(Recorded data Opens)

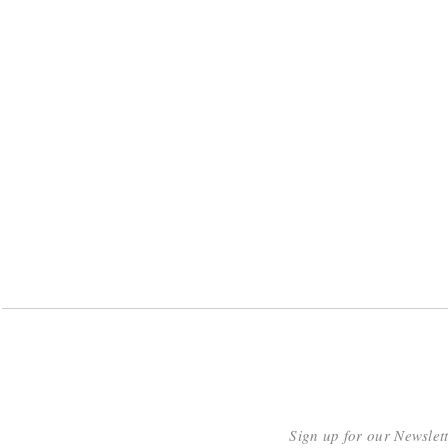
Sign up for our Newslet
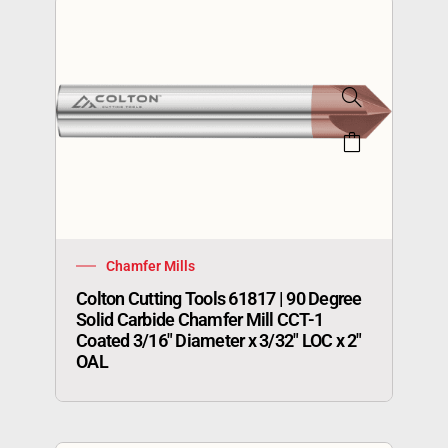
Chamfer Mills
Colton Cutting Tools 61817 | 90 Degree
Solid Carbide Chamfer Mill CCT-1
Coated 3/16″ Diameter x 3/32″ LOC x 2″
OAL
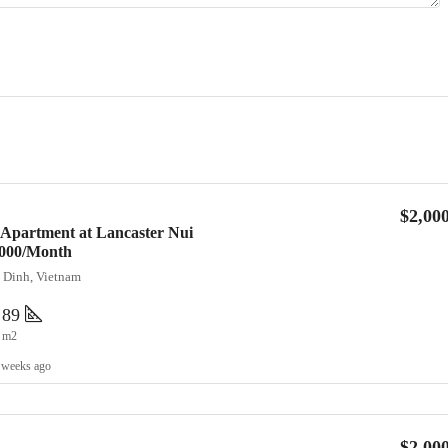
$2,00
 Apartment at Lancaster Nui
2,000/Month
a Dinh, Vietnam
89
m2
 weeks ago
$2,00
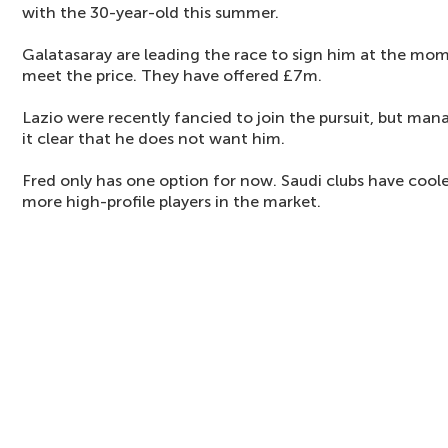
with the 30-year-old this summer.
Galatasaray are leading the race to sign him at the mom
meet the price. They have offered £7m.
Lazio were recently fancied to join the pursuit, but ma
it clear that he does not want him.
Fred only has one option for now. Saudi clubs have coole
more high-profile players in the market.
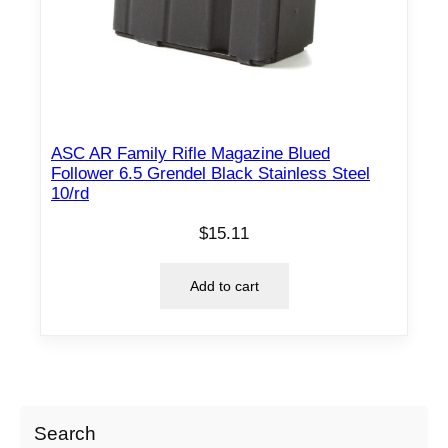
ASC AR Family Rifle Magazine Blued
Follower 6.5 Grendel Black Stainless Steel
10/rd
$
15.11
Add to cart
Search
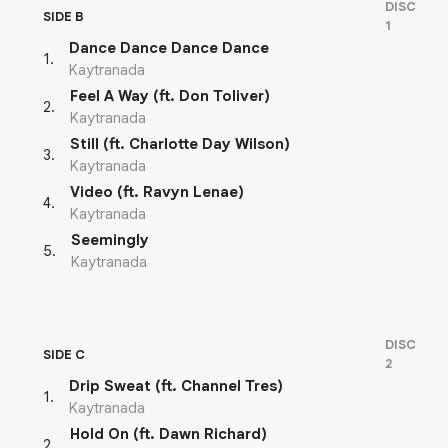
DISC
SIDE B
1
Dance Dance Dance Dance
1
.
Kaytranada
Feel A Way (ft. Don Toliver)
2
.
Kaytranada
Still (ft. Charlotte Day Wilson)
3
.
Kaytranada
Video (ft. Ravyn Lenae)
4
.
Kaytranada
Seemingly
5
.
Kaytranada
DISC
SIDE C
2
Drip Sweat (ft. Channel Tres)
1
.
Kaytranada
Hold On (ft. Dawn Richard)
2
.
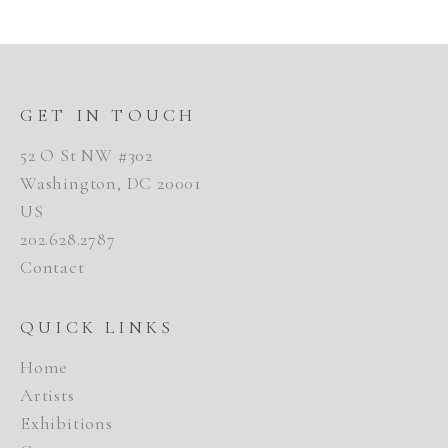
GET IN TOUCH
52 O St NW #302
Washington, DC 20001
US
202.628.2787
Contact
QUICK LINKS
Home
Artists
Exhibitions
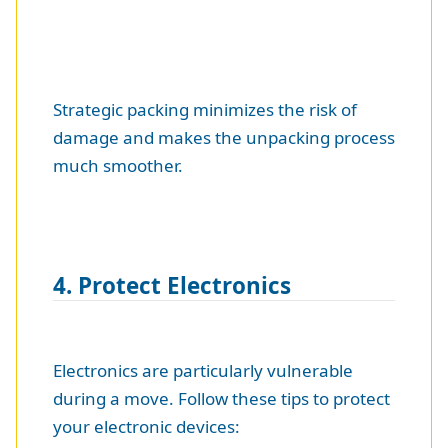
Strategic packing minimizes the risk of
damage and makes the unpacking process
much smoother.
4. Protect Electronics
Electronics are particularly vulnerable
during a move. Follow these tips to protect
your electronic devices:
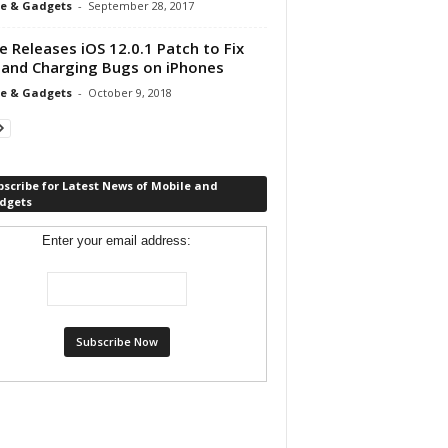
e & Gadgets
-
September 28, 2017
e Releases iOS 12.0.1 Patch to Fix
 and Charging Bugs on iPhones
e & Gadgets
-
October 9, 2018
scribe for Latest News of Mobile and
dgets
Enter your email address:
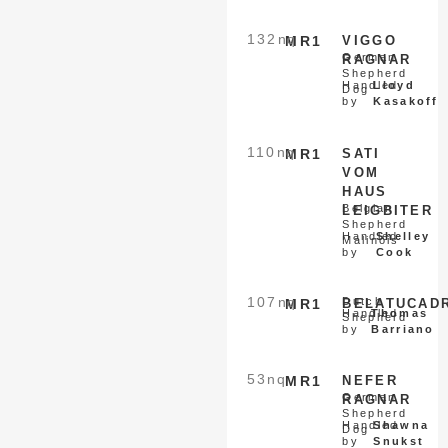
132
nq
MR1
VIGGO
German
RAGNAR
Shepherd
Handled
Lloyd
Dog
by
Kasakoff
110
nq
MR1
SATI
VOM
HAUS
Belgian
LEIGBITER
Shepherd
Handled
Shelley
Malinois
by
Cook
107
nq
Dutch
MR1
BELATUCAD
Handled
Thomas
Shepherd
by
Barriano
53
nq
MR1
NEFER
German
RAGNAR
Shepherd
Handled
Shawna
Dog
by
Snukst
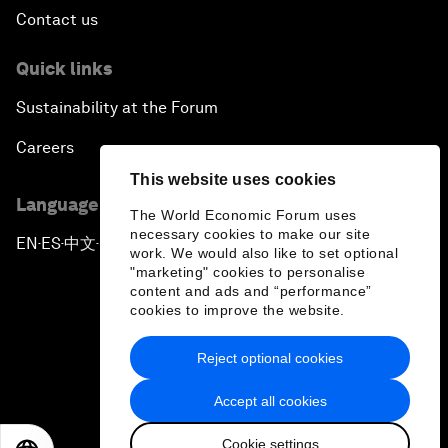
Contact us
Quick links
Sustainability at the Forum
Careers
This website uses cookies
Language editions
The World Economic Forum uses
necessary cookies to make our site
EN
ES
中文
日本語
▪
▪
▪
work. We would also like to set optional
"marketing" cookies to personalise
content and ads and “performance”
cookies to improve the website.
Reject optional cookies
Privacy Policy & Terms of Service
Accept all cookies
Sitemap
Cookie settings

(Recorded data Closes)

■ What you should do
Please copy exactly, and only, the lines from the line containing "necessary cookies to make our site" through the last line of the records, with both ends included.

■ Written reply
necessary cookies to make our site
EN
ES
中文
日本語
▪
▪
▪
work. We would also like to set optional
"marketing" cookies to personalise
content and ads and “performance”
cookies to improve the website.
Reject optional cookies
Privacy Policy & Terms of Service
Accept all cookies
Sitemap
Cookie settings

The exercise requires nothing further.